1. Overview of the Proposal
- Eligibility – A fund established outside Hong Kong in the form of a limited partnership or a corporate is eligible to be registered as an LPF or an OFC in Hong Kong respectively, provided it meets the same set of eligibility requirements for a Hong Kong domiciled OFC or an LPF. For a summary of the eligibility requirements, please refer to our earlier publications on OFC and LPF regimes.
- Continuity – Upon re-domiciliation, the migrated fund remains as the same legal entity. Re-domiciliation to Hong Kong does not intend to prejudice or affect the identity of the fund as previously incorporated or registered.
- Contracts remain effective – Contracts made and resolutions passed prior to re-domiciliation will not be affected, and the rights, functions, liabilities, obligations and property of the fund will not be affected.
- Legal obligations remain – Any previous legal proceedings by or against the fund will not be rendered defective.
- Application to be made by specified persons – A non-Hong Kong corporate fund may register as an OFC by submitting an application to the Securities and Futures Commission (SFC), who would process the application and notify the Registrar of Companies (ROC) upon completion. An overseas limited partnership may register as an LPF by having a Hong Kong law firm or a Hong Kong qualified solicitor to file the application to the ROC.
- Application pack – An application for re-domiciliation should specify or include the followings:
- Original name and place of establishment of the offshore fund;
- A copy of certificate of establishment and constitutive document of the offshore fund;
- Confirmation that the proposed re-domiciliation and de-registration of the offshore fund are not prohibited by its constitutive documents, contracts and laws of its place of establishment; and
- (in respect of offshore corporate funds only) a certificate issued by the fund’s directors to confirm the solvency of the fund and each sub-funds, the absence of any petition of winding-up, liquidation, receivership or arrangement or compromise arrangement; and that notice of the proposed re-domiciliation has been served to creditors.

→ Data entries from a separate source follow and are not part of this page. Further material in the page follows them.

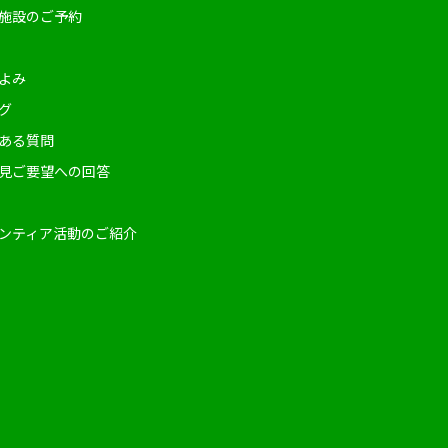
施設のご予約
よみ
グ
ある質問
見ご要望への回答
ンティア活動のご紹介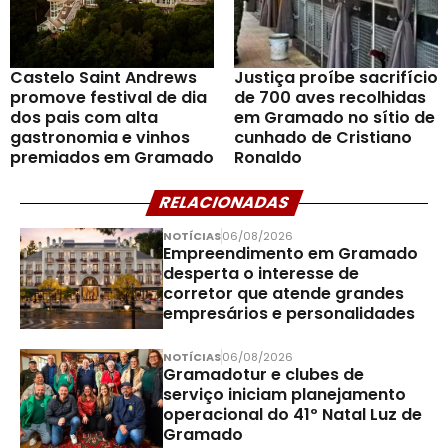
Castelo Saint Andrews
Justiça proíbe sacrifício
promove festival de dia
de 700 aves recolhidas
dos pais com alta
em Gramado no sítio de
gastronomia e vinhos
cunhado de Cristiano
premiados em Gramado
Ronaldo
RELACIONADAS
NOTÍCIAS
06/08/2026
Empreendimento em Gramado
desperta o interesse de
corretor que atende grandes
empresários e personalidades
NOTÍCIAS
06/08/2026
Gramadotur e clubes de
serviço iniciam planejamento
operacional do 41º Natal Luz de
Gramado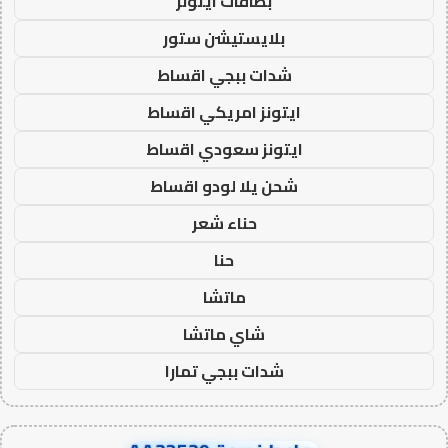
بطاقات ايتونز
بلايستيشن ستور
شدات ببجي اقساط
ايتونز امريكي اقساط
ايتونز سعودي اقساط
شحن يلا لودو اقساط
حناء شعر
حنا
ماتشا
شاي ماتشا
شدات ببجي تمارا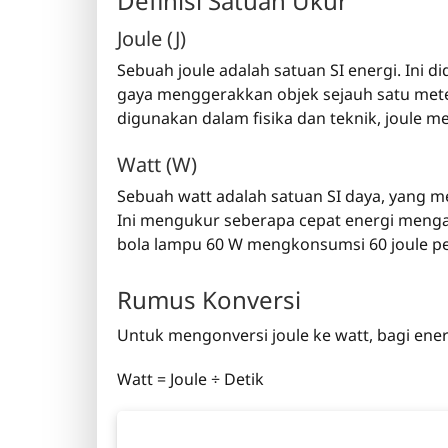
Definisi Satuan Ukur
Joule (J)
Sebuah joule adalah satuan SI energi. Ini d
gaya menggerakkan objek sejauh satu meter
digunakan dalam fisika dan teknik, joule m
Watt (W)
Sebuah watt adalah satuan SI daya, yang mew
Ini mengukur seberapa cepat energi mengal
bola lampu 60 W mengkonsumsi 60 joule per
Rumus Konversi
Untuk mengonversi joule ke watt, bagi ene
Watt = Joule ÷ Detik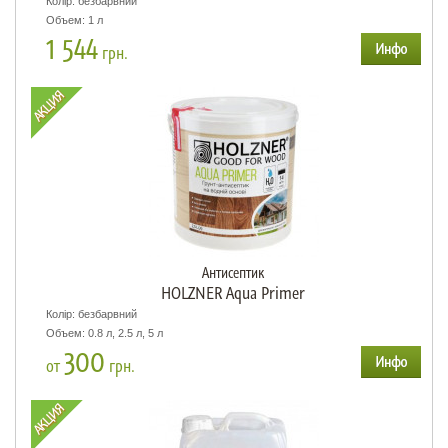
Колір: безбарвний
Объем: 1 л
1 544
грн.
Антисептик
HOLZNER Aqua Primer
Колір: безбарвний
Объем: 0.8 л, 2.5 л, 5 л
300
от
грн.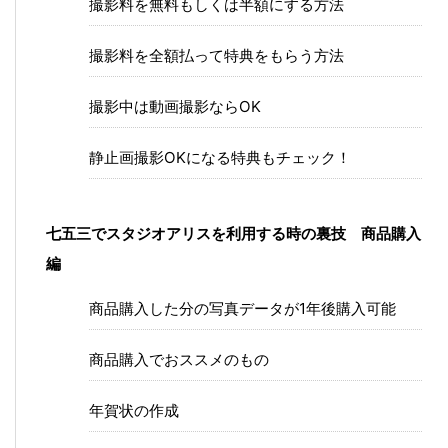
撮影料を無料もしくは半額にする方法
撮影料を全額払って特典をもらう方法
撮影中は動画撮影ならOK
静止画撮影OKになる特典もチェック！
七五三でスタジオアリスを利用する時の裏技 商品購入
編
商品購入した分の写真データが1年後購入可能
商品購入でおススメのもの
年賀状の作成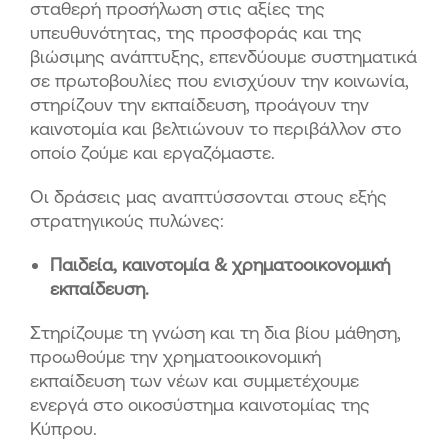
σταθερή προσήλωση στις αξίες της
υπευθυνότητας, της προσφοράς και της
βιώσιμης ανάπτυξης, επενδύουμε συστηματικά
σε πρωτοβουλίες που ενισχύουν την κοινωνία,
στηρίζουν την εκπαίδευση, προάγουν την
καινοτομία και βελτιώνουν το περιβάλλον στο
οποίο ζούμε και εργαζόμαστε.
Οι δράσεις μας αναπτύσσονται στους εξής
στρατηγικούς πυλώνες:
Παιδεία, καινοτομία & χρηματοοικονομική
εκπαίδευση.
Στηρίζουμε τη γνώση και τη δια βίου μάθηση,
προωθούμε την χρηματοοικονομική
εκπαίδευση των νέων και συμμετέχουμε
ενεργά στο οικοσύστημα καινοτομίας της
Κύπρου.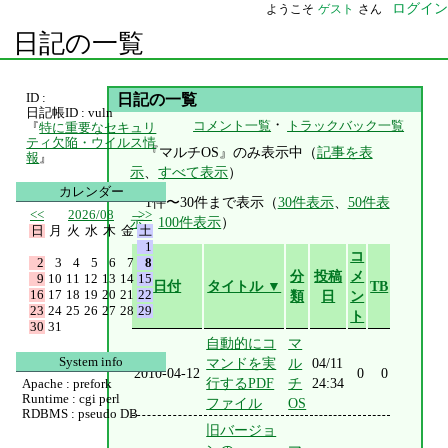
ログイン
ようこそ
ゲスト
さん
日記の一覧
ID :
日記の一覧
日記帳ID : vuln
・
コメント一覧
トラックバック一覧
『
特に重要なセキュリ
ティ欠陥・ウイルス情
『マルチOS』のみ表示中（
記事を表
報
』
示
、
すべて表示
）
カレンダー
1件〜30件まで表示（
30件表示
、
50件表
<<
2026/08
>>
示
、
100件表示
）
日
月
火
水
木
金
土
1
コ
2
3
4
5
6
7
8
分
投稿
メ
9
10
11
12
13
14
15
日付
タイトル ▼
TB
16
17
18
19
20
21
22
類
日
ン
23
24
25
26
27
28
29
ト
30
31
自動的にコ
マ
System info
マンドを実
ル
04/11
2010-04-12
0
0
行するPDF
チ
24:34
Apache : prefork
Runtime : cgi perl
ファイル
OS
RDBMS : pseudo DB
旧バージョ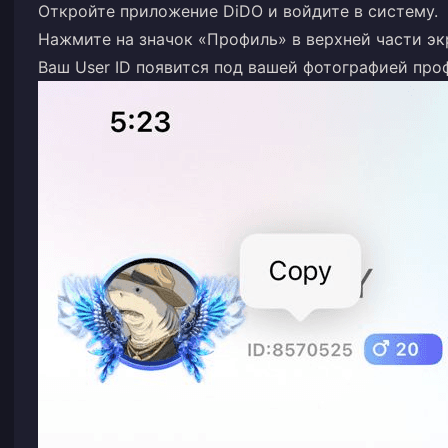
Откройте приложение DiDO и войдите в систему.
Нажмите на значок «Профиль» в верхней части эк
Ваш User ID появится под вашей фотографией про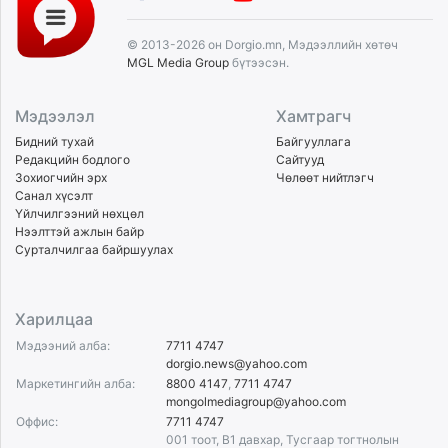
© 2013-2026 он Dorgio.mn, Мэдээллийн хөтөч
MGL Media Group
бүтээсэн.
Мэдээлэл
Хамтрагч
Бидний тухай
Байгууллага
Редакцийн бодлого
Сайтууд
Зохиогчийн эрх
Чөлөөт нийтлэгч
Санал хүсэлт
Үйлчилгээний нөхцөл
Нээлттэй ажлын байр
Сурталчилгаа байршуулах
Харилцаа
Мэдээний алба:
7711 4747
dorgio.news@yahoo.com
Маркетингийн алба:
8800 4147
,
7711 4747
mongolmediagroup@yahoo.com
Оффис:
7711 4747
001 тоот, B1 давхар, Тусгаар тогтнолын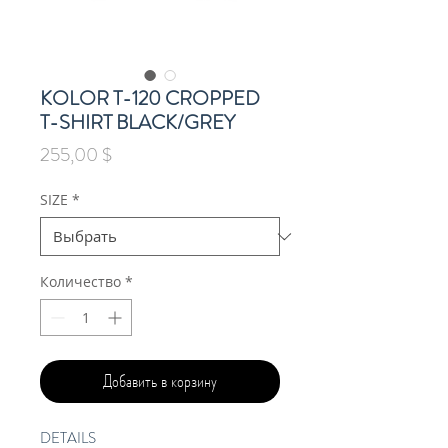
KOLOR T-120 CROPPED
T-SHIRT BLACK/GREY
Цена
255,00 $
SIZE
*
Количество
*
Добавить в корзину
DETAILS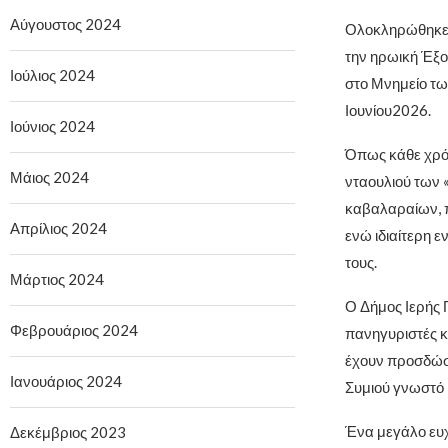
Αύγουστος 2024
Ολοκληρώθηκε 
την ηρωική Έξο
Ιούλιος 2024
στο Μνημείο τω
Ιουνίου2026.
Ιούνιος 2024
Όπως κάθε χρόν
Μάιος 2024
νταουλιού των 
καβαλαραίων, π
Απρίλιος 2024
ενώ ιδιαίτερη 
τους.
Μάρτιος 2024
Ο Δήμος Ιερής 
Φεβρουάριος 2024
πανηγυριστές κα
έχουν προσδώσε
Ιανουάριος 2024
Συμιού γνωστό 
Ένα μεγάλο ευχ
Δεκέμβριος 2023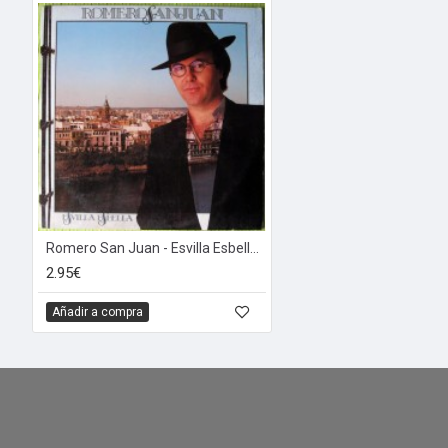
Romero San Juan - Esvilla Esbella (LP)
2.95€
Añadir a compra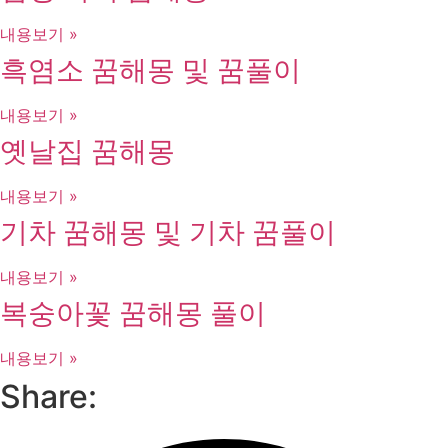
내용보기 »
흑염소 꿈해몽 및 꿈풀이
내용보기 »
옛날집 꿈해몽
내용보기 »
기차 꿈해몽 및 기차 꿈풀이
내용보기 »
복숭아꽃 꿈해몽 풀이
내용보기 »
Share: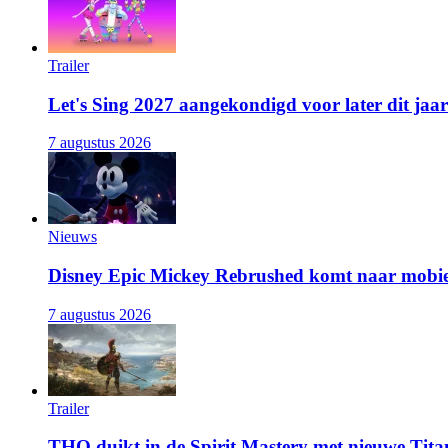
Trailer
Let's Sing 2027 aangekondigd voor later dit jaar
7 augustus 2026
Nieuws
Disney Epic Mickey Rebrushed komt naar mobie
7 augustus 2026
Trailer
THQ duikt in de Spirit Mastery met nieuwe Titan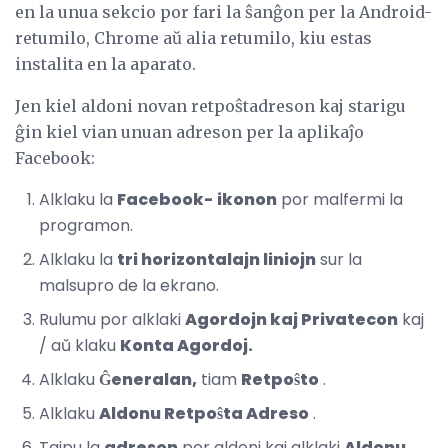
en la unua sekcio por fari la ŝanĝon per la Android-
retumilo, Chrome aŭ alia retumilo, kiu estas
instalita en la aparato.
Jen kiel aldoni novan retpoŝtadreson kaj starigu
ĝin kiel vian unuan adreson per la aplikaĵo
Facebook:
Alklaku la
Facebook-
ikonon
por malfermi la
programon.
Alklaku la
tri horizontalajn liniojn
sur la
malsupro de la ekrano.
Rulumu por alklaki
Agordojn kaj Privatecon
kaj
/ aŭ
klaku
Konta Agordoj.
Alklaku
Ĝeneralan,
tiam
Retpoŝto
.
Alklaku
Aldonu Retpoŝta Adreso
.
Tajpu la
adreson
por aldoni kaj alklaki
Aldonu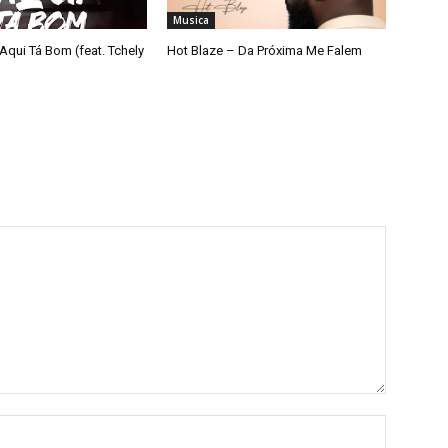
Musica
Aqui Tá Bom (feat. Tchely
Hot Blaze – Da Próxima Me Falem
Nome:*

- Deregistration timing – The SFC or ROC (as applicable) will register the offshore fund as an OFC or LPF and issue a certificate of registration as proof of registration upon reviewing and being satisfied with the application documents. The offshore fund would then have to de-register in its original place of establishment within 60 days of issuance of the certificate of registration, failure of which would lead to its registration being cancelled.
- Tax – The same profits tax and stamp duty arrangements will apply to migrated funds as newly formed OFCs or LPFs. The Proposal explicitly confirms that the re-domiciliation as an OFC or an LPF does not amount to a transfer of assets of the fund or a change in the beneficial ownership of the assets of the fund. As such, the migration process would not give rise to any stamp duty implications. The re-domiciled funds’ eligibility to the unified tax exemption regime remains the same.
2. Eligibility requirements for the migrating offshore fund under the Proposal
The core requirement under the Proposal is that the migrating offshore fund must meet the same set of eligibility requirements of an OFC or an LPF. This means that the offshore funds will need to meet the following eligibility requirements:
- Name of the fund – Both the OFC and LPF regimes have prescriptive naming conventions. For instance, an OFC must end its name with “open-ended fund company” or “OFC”, while an LPF must end its name with “LPF” or “limited partnership fund”. Offshore funds may need to change their names so as to comply with the Hong Kong regime, and they have to take steps to notify their contractual counterparties, banks, brokers of their change of names.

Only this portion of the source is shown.